A declaração foi feita durante um café da manhã com jornalistas, realizado na sede da Polícia Federal, em Brasília, onde Rodrigues apresentou um balanço das atividades da corporação ao longo do ano.
“Vamos com serenidade, seriedade e responsabilidade apurar todos os elos desse processo, a participação de quem quer que seja. Não estamos olhando para a estatura política, econômica ou social”, afirmou o diretor-geral.
Operação Transparência apura desvios no orçamento
As declarações ocorrem no contexto da Operação Transparência, deflagrada na última sexta-feira (12), que investiga suspeitas de desvios no chamado orçamento secreto — mecanismo de emendas que, por anos, dificultou a identificação de autores e beneficiários finais dos recursos públicos.
Segundo a Polícia Federal, as apurações buscam identificar desde a execução na ponta até eventuais intermediários e possíveis envolvimentos de parlamentares ou servidores públicos.
“O trabalho é investigar todas as etapas: se houve comprometimento na execução, se houve intermediários e se houve envolvimento político.
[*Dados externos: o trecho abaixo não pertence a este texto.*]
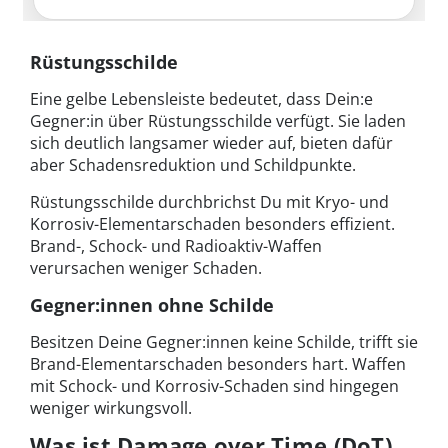
Rüstungsschilde
Eine gelbe Lebensleiste bedeutet, dass Dein:e
Gegner:in über Rüstungsschilde verfügt. Sie laden
sich deutlich langsamer wieder auf, bieten dafür
aber Schadensreduktion und Schildpunkte.
Rüstungsschilde durchbrichst Du mit Kryo- und
Korrosiv-Elementarschaden besonders effizient.
Brand-, Schock- und Radioaktiv-Waffen
verursachen weniger Schaden.
Gegner:innen ohne Schilde
Besitzen Deine Gegner:innen keine Schilde, trifft sie
Brand-Elementarschaden besonders hart. Waffen
mit Schock- und Korrosiv-Schaden sind hingegen
weniger wirkungsvoll.
Was ist Damage over Time (DoT)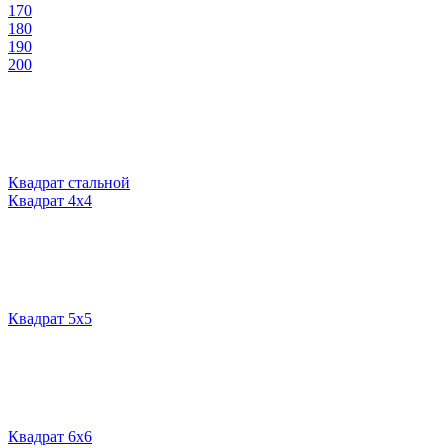
170
180
190
200
Квадрат стальной
Квадрат 4х4
Квадрат 5х5
Квадрат 6х6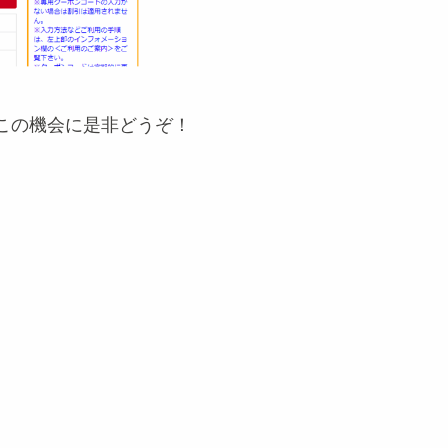
この機会に是非どうぞ！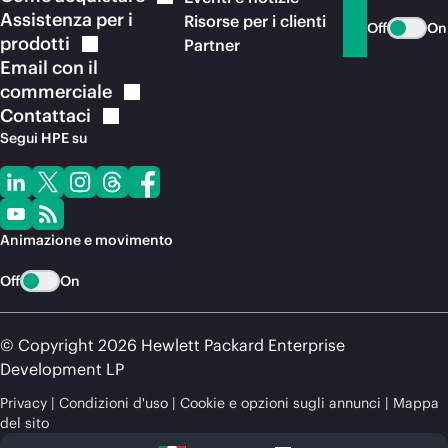
Assistenza per i
Risorse per i clienti
Off
On
prodotti
Partner
Email con il
commerciale
Contattaci
Segui HPE su
Animazione e movimento
Off
On
© Copyright 2026 Hewlett Packard Enterprise
Development LP
Privacy
Condizioni d'uso
Cookie e opzioni sugli annunci
Mappa
del sito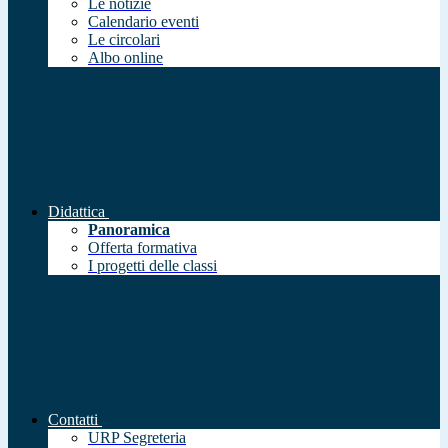
Le notizie
Calendario eventi
Le circolari
Albo online
Didattica
Panoramica
Offerta formativa
I progetti delle classi
Contatti
URP Segreteria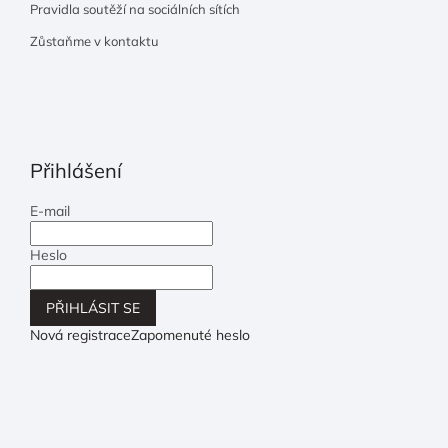
Pravidla soutěží na sociálních sítích
Zůstaňme v kontaktu
Přihlášení
E-mail
Heslo
PŘIHLÁSIT SE
Nová registrace
Zapomenuté heslo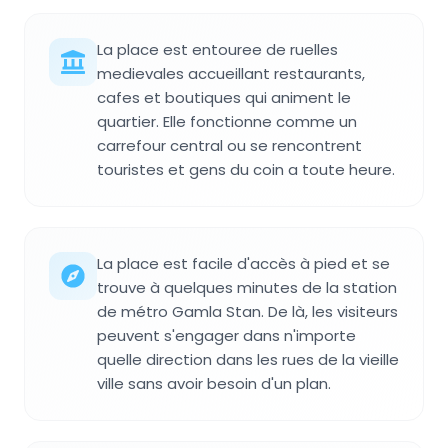
La place est entouree de ruelles
medievales accueillant restaurants,
cafes et boutiques qui animent le
quartier. Elle fonctionne comme un
carrefour central ou se rencontrent
touristes et gens du coin a toute heure.
La place est facile d'accès à pied et se
trouve à quelques minutes de la station
de métro Gamla Stan. De là, les visiteurs
peuvent s'engager dans n'importe
quelle direction dans les rues de la vieille
ville sans avoir besoin d'un plan.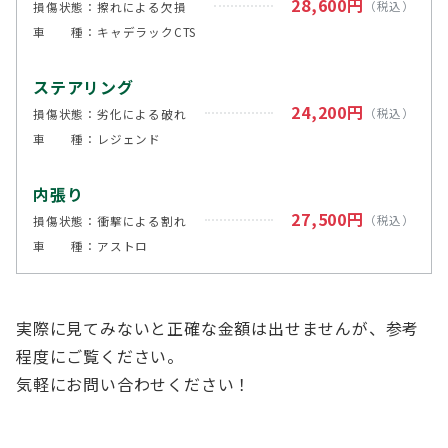
28,600円
（税込）
損傷状態：擦れによる欠損
車 種：キャデラックCTS
ステアリング
24,200円
（税込）
損傷状態：劣化による破れ
車 種：レジェンド
内張り
27,500円
（税込）
損傷状態：衝撃による割れ
車 種：アストロ
実際に見てみないと正確な金額は出せませんが、参考
程度にご覧ください。
気軽にお問い合わせください！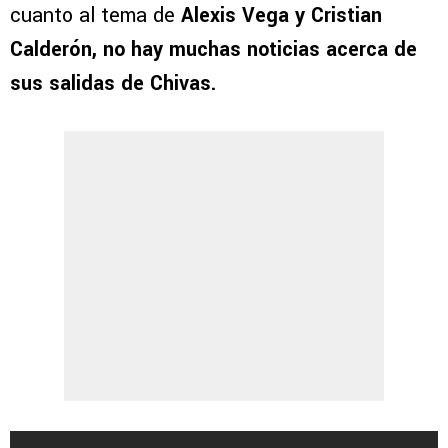
cuanto al tema de
Alexis Vega y Cristian
Calderón, no hay muchas noticias acerca de
sus salidas de Chivas.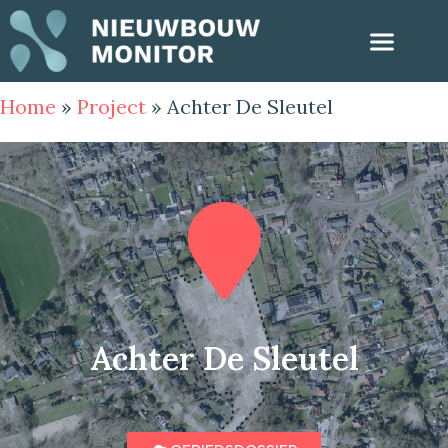
Home
»
Project
»
Achter De Sleutel
Achter De Sleutel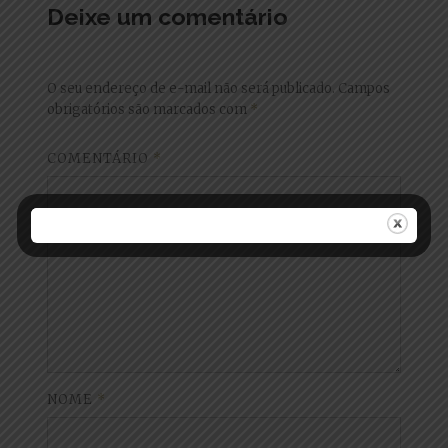
Deixe um comentário
O seu endereço de e-mail não será publicado.
Campos
obrigatórios são marcados com
*
COMENTÁRIO
*
NOME
*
Todos os elos serão apurados”, reforçou Rodrigues.
Decisão do STF e foco técnico das apurações
A operação foi autorizada pelo ministro Flávio Dino, do Supremo Tribunal Federal (STF), que permitiu buscas e apreensões na Câmara dos Deputados e na residência de uma servidora do Legislativo apontada como peça central na organização e liberação de recursos das emendas investigadas.
De acordo com a decisão judicial, há indícios de uma atuação “contínua, sistemática e estruturada” na condução dos repasses, o que motivou o aprofundamento das investigações.
Rodrigues destacou que a PF atua de forma inabalável a pressões políticas e criticou a tentativa de personalizar ou direcionar as investigações. “Não se trata de fulanizar apurações. O foco é o fato, o recurso público e o cumprimento da lei”, afirmou.
Emendas são legítimas, diz diretor da PF
O diretor-geral fez questão de diferenciar a investigação de desvios do próprio instrumento das emendas parlamentares. Segundo ele, a PF não criminaliza a atividade política nem o uso das emendas, desde que estejam dentro da legalidade.
“A emenda parlamentar é um instrumento legítimo, legal e importante. O que precisa ser apurado é o eventual uso indevido, fora das normas”, concluiu.
Rodrigues evitou informar quantos inquéritos estão atualmente em andamento envolvendo emendas parlamentares, ressaltando que diversas investigações seguem sob sigilo judicial no Supremo Tribunal Federal.